----- Input material -----

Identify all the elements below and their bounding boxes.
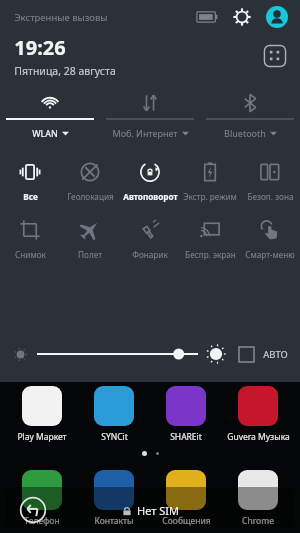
button[interactable]: Battery 100 percent: [196, 8, 218, 26]
staticText: Полет: [78, 249, 102, 260]
staticText: Автоповорот: [123, 191, 178, 202]
button[interactable]: АВТО: [239, 347, 288, 362]
button[interactable]: Back: [18, 495, 48, 525]
button[interactable]: Settings: [230, 5, 254, 29]
staticText: Guvera Музыка: [227, 431, 290, 443]
button[interactable]: Телефон: [6, 470, 78, 527]
button[interactable]: Беспр. экран: [180, 218, 240, 260]
staticText: Chrome: [242, 515, 274, 527]
staticText: Телефон: [24, 515, 60, 527]
staticText: Экстренные вызовы: [14, 11, 108, 24]
button[interactable]: Brightness slider: [37, 345, 198, 363]
staticText: Фонарик: [132, 249, 168, 260]
staticText: Нет SIM: [137, 503, 179, 518]
button[interactable]: Автоповорот: [120, 160, 180, 202]
button[interactable]: User profile: [264, 4, 290, 30]
button[interactable]: Экстр. режим: [180, 160, 240, 202]
button[interactable]: Контакты: [78, 470, 150, 527]
staticText: Смарт-меню: [245, 249, 295, 260]
staticText: Сообщения: [162, 515, 211, 527]
staticText: Play Маркет: [17, 431, 67, 443]
button[interactable]: SYNCit: [78, 386, 150, 443]
staticText: Контакты: [94, 515, 134, 527]
button[interactable]: Bluetooth: [200, 88, 300, 146]
staticText: Снимок: [15, 249, 46, 260]
button[interactable]: Безоп. зона: [240, 160, 300, 202]
staticText: АВТО: [263, 348, 288, 361]
staticText: SYNCit: [101, 431, 128, 443]
staticText: Bluetooth: [224, 127, 266, 139]
button[interactable]: Сообщения: [150, 470, 222, 527]
staticText: Все: [23, 191, 38, 202]
staticText: Безоп. зона: [247, 191, 294, 202]
button[interactable]: Edit tiles: [262, 43, 288, 69]
button[interactable]: Геолокация: [60, 160, 120, 202]
staticText: 19:26: [14, 34, 66, 61]
staticText: SHAREit: [170, 431, 202, 443]
staticText: Моб. Интернет: [112, 127, 178, 139]
button[interactable]: Guvera Музыка: [222, 386, 294, 443]
button[interactable]: WLAN: [0, 88, 100, 146]
button[interactable]: Полет: [60, 218, 120, 260]
staticText: Геолокация: [67, 191, 114, 202]
button[interactable]: Моб. Интернет: [100, 88, 200, 146]
staticText: Беспр. экран: [185, 249, 236, 260]
staticText: Пятница, 28 августа: [14, 64, 116, 78]
button[interactable]: Play Маркет: [6, 386, 78, 443]
button[interactable]: Смарт-меню: [240, 218, 300, 260]
button[interactable]: Chrome: [222, 470, 294, 527]
staticText: Экстр. режим: [183, 191, 237, 202]
button[interactable]: SHAREit: [150, 386, 222, 443]
button[interactable]: Фонарик: [120, 218, 180, 260]
button[interactable]: Снимок: [0, 218, 60, 260]
button[interactable]: Все: [0, 160, 60, 202]
staticText: WLAN: [32, 127, 58, 139]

-----

For each line above that includes "Фонарик", copy the line.

staticText: Фонарик: [132, 249, 168, 260]
button[interactable]: Фонарик: [120, 218, 180, 260]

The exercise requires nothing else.